Prior to FSMA, U.S. Agent representing foreign food facility, acted merely as an information conduit. U.S. Congress decided to enhance the role of U.S. Agent, stating that “For fiscal year 2010 and each subsequent fiscal year, the Secretary shall … assess and collect fees from … the United States agent … for each foreign facility subject to a reinspection in such fiscal year, to cover reinspection-related costs for such year.” See 21 USC 379j–31.
Also, prior to FSMA, U.S. Agent could assist in registering and represent the foreign food facility for indeterminate amount of time. U.S. Congress decided that it would be better to require foreign food facility to re-register once every two years, starting this week: “During the period beginning on October 1 and ending on December 31 of each even-numbered year, a registrant that has submitted a registration … shall submit to the Secretary a renewal registration …” See 21 U.S.C. 350d(a).

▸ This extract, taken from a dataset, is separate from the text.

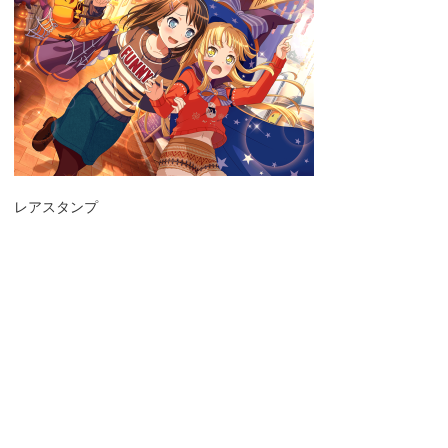
レアスタンプ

Both events present a good opportunity for U.S. Agents and Foreign Food Facility Operators to reevaluate the terms of their relationship, because the registration renewal cannot be done without current or prospective U.S. Agent. Assuming that the relationship is of contractual nature, the new contract should incorporate new risks (and therefore new costs) associated with foreign food facility representation by the U.S. Agent. The risk is heightened by the FSMA provisions, which talk about U.S. Agent responsibilities, but lack effective procedural requirements. It would be fair, for example, for Congress to prescribe notice requirements, where FDA would have to notify the U.S. Agent that the principal failed the initial inspection. That notice requirement is missing in legislation, and, to author’s knowledge, FDA does not have a regulatory procedure in place requiring such notice. If the notice would have been required, U.S. Agent would be in better position to re-access its terms with the foreign food facility operator, increasing fees reflecting the increased risk of business relationship or possibly withdrawing from representation prior to risking the reinspection fees. Where federal law and federal regulator stops short, the law of private contract should take place. And the best time to do it is now. If the agency agreement provisions do not contain mandatory notice requirement by Principal in case of FDA inspection, it is probably a good idea to add them. Additionally, it may be a good idea to provide a clause that automatically voids the contract in case of (1) failure of the principal to provide Notice, and (2) failure of the Principal to pass the initial inspection. Of course, FDA may still hold U.S. Agent liable pursuant to joint and several liability created by FSMA, but it is still an argument which FDA would need to address. These clauses should not displace the “standard” indemnification clauses of the agreements that many U.S. Agents probably already have in place.
Furthermore, since FSMA prescribes biennial registration, then it is probably a good thought to conform the life of the contract to correspond to congressionally mandated cycle as well (i.e. “the period beginning on October 1 and ending on December 31 of each even-numbered year”).